It was something which you recaptured, apparently with the aid of a
plate of cold turbot and a jug of milk! It was something, also,
which Karamaneh had been sent to recapture with the aid—"
    I stopped.
    "Go on," said Nayland Smith, turning the ray to the left, "what
did she have in the basket?"
    "Valerian," I replied mechanically.
    The ray rested upon the lithe creature that I had shot down.
    It was a black cat!
    "A cat will go through fire and water for valerian," said Smith;
"but I got first innings this morning with fish and milk! I had
recognized the imprints under the trees for those of a cat, and I
knew, that if a cat had been released here it would still be hiding
in the neighborhood, probably in the bushes. I finally located a
cat, sure enough, and came for bait! I laid my trap, for the animal
was too frightened to be approachable, and then shot it; I had to.

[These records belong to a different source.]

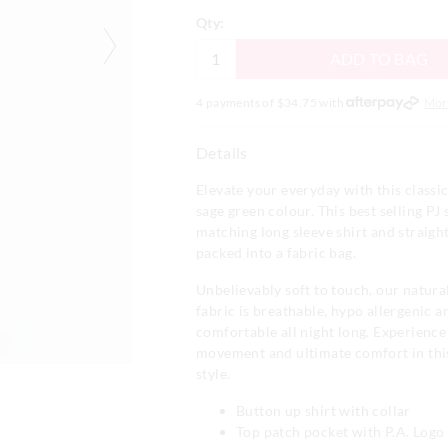
Qty:
ADD TO BAG
4 payments of $
34.75
with
Mor
Details
Elevate your everyday with this classic 
sage green colour. This best selling PJ 
matching long sleeve shirt and straight
packed into a fabric bag.
Unbelievably soft to touch, our natur
fabric is breathable, hypo allergenic 
comfortable all night long. Experienc
movement and ultimate comfort in thi
style.
Button up shirt with collar
Top patch pocket with P.A. Log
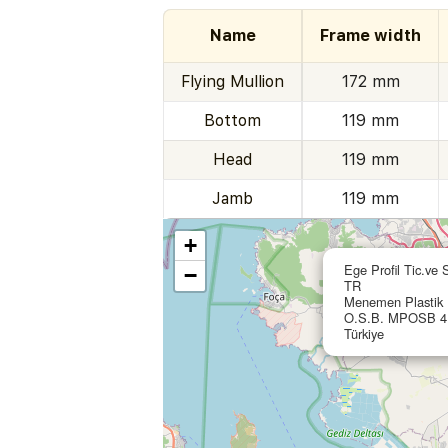
Name
Frame width
Flying Mullion
172 mm
Bottom
119 mm
Head
119 mm
Jamb
119 mm
+
Ege Profil Tic.ve 
−
TR
Menemen Plastik I
O.S.B. MPOSB 4.
Türkiye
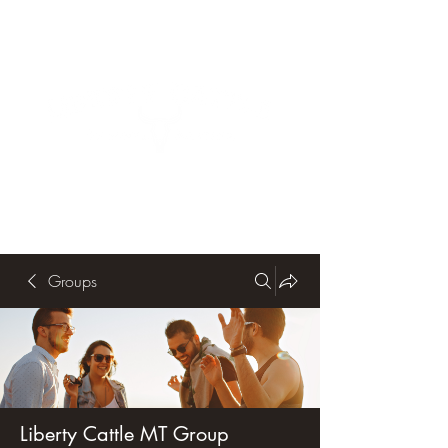
Groups
Liberty Cattle MT Group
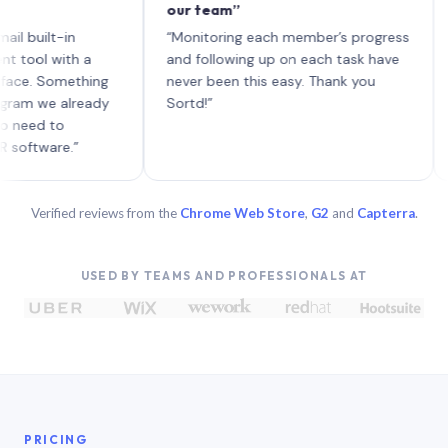
our team”
like 
each 
lt-in
“Monitoring each member’s progress
A gen
 with a
and following up on each task have
 Something
never been this easy. Thank you
we already
Sortd!”
 to
are.”
Verified reviews from the
Chrome Web Store
,
G2
and
Capterra
.
USED BY TEAMS AND PROFESSIONALS AT
PRICING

That yellow fiend used the light as a decoy. The branch which
killed him jutted out over the path at a spot where an opening in
the foliage above allowed some moon rays to penetrate. Directly the
victim stood beneath, the Chinaman uttered his bird cry; the one
below looked up, and the cat, previously held silent and helpless
in the leather sack, was dropped accurately upon his head!"
    "But"—I was growing confused.
    Smith stooped lower.
    "The cat's claws are sheathed now," he said; "but if you could
examine them you would find that they are coated with a shining
black substance. Only Fu-Manchu knows what that substance is,
Petrie, but you and I know what it can do!"

Chapter 7 ENTER MR. ABEL SLATTIN
    "I don't blame you!" rapped Nayland Smith. "Suppose we say,
then, a thousand pounds if you show us the present hiding-place of
Fu-Manchu, the payment to be in no way subject to whether we profit
by your information or not?"
    Abel Slattin shrugged his shoulders, racially, and returned to
the armchair which he had just quitted. He reseated himself,
placing his hat and cane upon my writing-table.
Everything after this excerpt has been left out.